┏━━
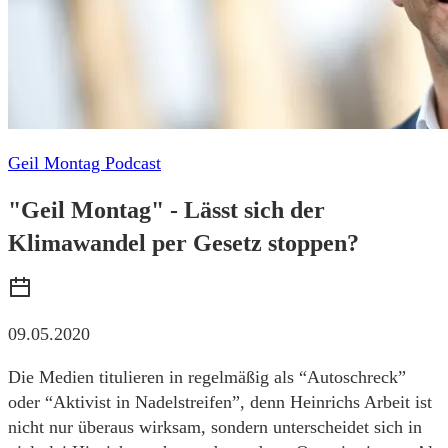
Geil Montag Podcast
"Geil Montag" - Lässt sich der
Klimawandel per Gesetz stoppen?
09.05.2020
Die Medien titulieren in regelmäßig als “Autoschreck”
oder “Aktivist in Nadelstreifen”, denn Heinrichs Arbeit ist
nicht nur überaus wirksam, sondern unterscheidet sich in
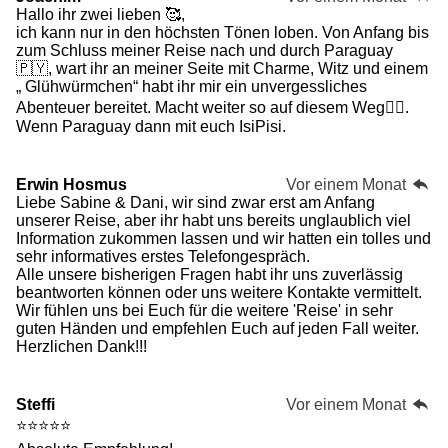
Hallo ihr zwei lieben 🥰,
ich kann nur in den höchsten Tönen loben. Von Anfang bis
zum Schluss meiner Reise nach und durch Paraguay
🇵🇾, wart ihr an meiner Seite mit Charme, Witz und einem
„ Glühwürmchen“ habt ihr mir ein unvergessliches
Abenteuer bereitet. Macht weiter so auf diesem Weg👍🏻.
Wenn Paraguay dann mit euch IsiPisi.
Erwin Hosmus
Vor einem Monat
Liebe Sabine & Dani, wir sind zwar erst am Anfang
unserer Reise, aber ihr habt uns bereits unglaublich viel
Information zukommen lassen und wir hatten ein tolles und
sehr informatives erstes Telefongespräch.
Alle unsere bisherigen Fragen habt ihr uns zuverlässig
beantworten können oder uns weitere Kontakte vermittelt.
Wir fühlen uns bei Euch für die weitere 'Reise' in sehr
guten Händen und empfehlen Euch auf jeden Fall weiter.
Herzlichen Dank!!!
Steffi
Vor einem Monat
⭐⭐⭐⭐⭐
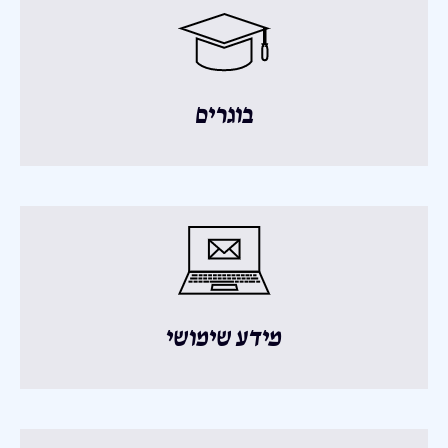
בוגרים
מידע שימושי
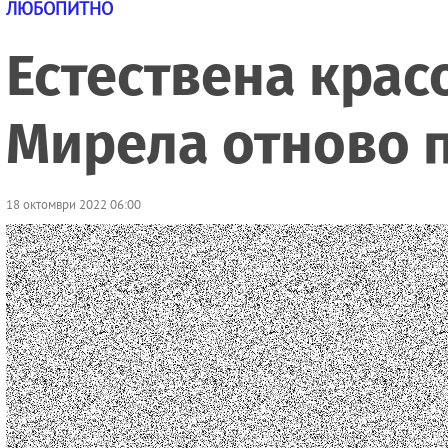
ЛЮБОПИТНО
Естествена красо
Мирела отново 
18 октомври 2022 06:00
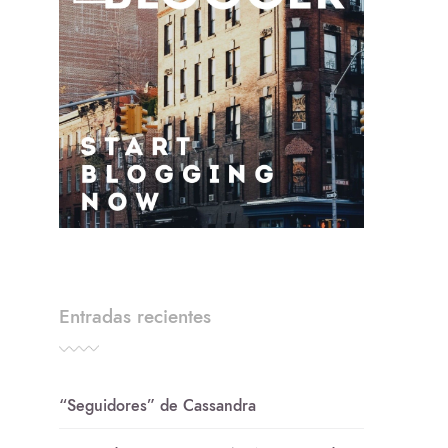
Entradas recientes
“Seguidores” de Cassandra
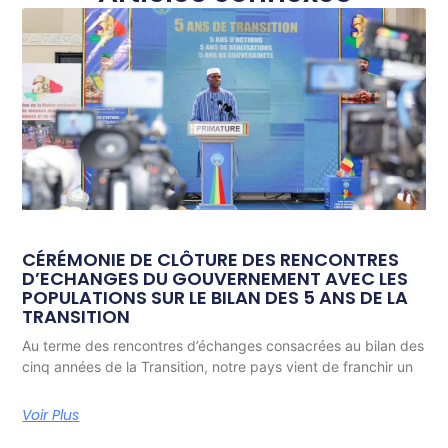
CÉRÉMONIE DE CLÔTURE DES RENCONTRES
D’ECHANGES DU GOUVERNEMENT AVEC LES
POPULATIONS SUR LE BILAN DES 5 ANS DE LA
TRANSITION
Au terme des rencontres d’échanges consacrées au bilan des
cinq années de la Transition, notre pays vient de franchir un
Voir Plus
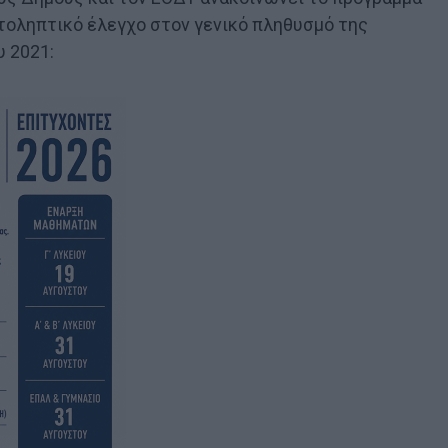
τοληπτικό έλεγχο στον γενικό πληθυσμό της
υ 2021:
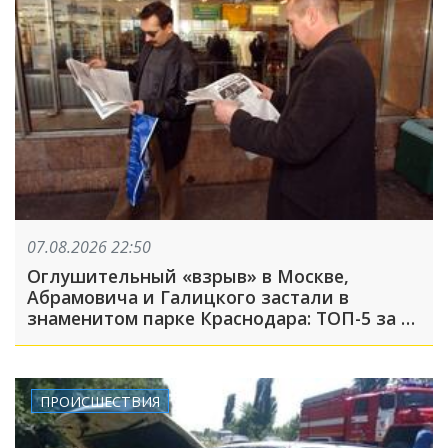
07.08.2026 22:50
Оглушительный «взрыв» в Москве,
Абрамовича и Галицкого застали в
знаменитом парке Краснодара: ТОП-5 за 7
августа
ПРОИСШЕСТВИЯ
┗━━
== Brief ==
Reproduce exactly the lines of the records above from the one with "Hallo ihr zwei" to the one with "Wir fühlen uns", both included, and leave out everything else.

== Answer to this exercise ==
Hallo ihr zwei lieben 🥰,
ich kann nur in den höchsten Tönen loben. Von Anfang bis
zum Schluss meiner Reise nach und durch Paraguay
🇵🇾, wart ihr an meiner Seite mit Charme, Witz und einem
„ Glühwürmchen“ habt ihr mir ein unvergessliches
Abenteuer bereitet. Macht weiter so auf diesem Weg👍🏻.
Wenn Paraguay dann mit euch IsiPisi.
Erwin Hosmus
Vor einem Monat
Liebe Sabine & Dani, wir sind zwar erst am Anfang
unserer Reise, aber ihr habt uns bereits unglaublich viel
Information zukommen lassen und wir hatten ein tolles und
sehr informatives erstes Telefongespräch.
Alle unsere bisherigen Fragen habt ihr uns zuverlässig
beantworten können oder uns weitere Kontakte vermittelt.
Wir fühlen uns bei Euch für die weitere 'Reise' in sehr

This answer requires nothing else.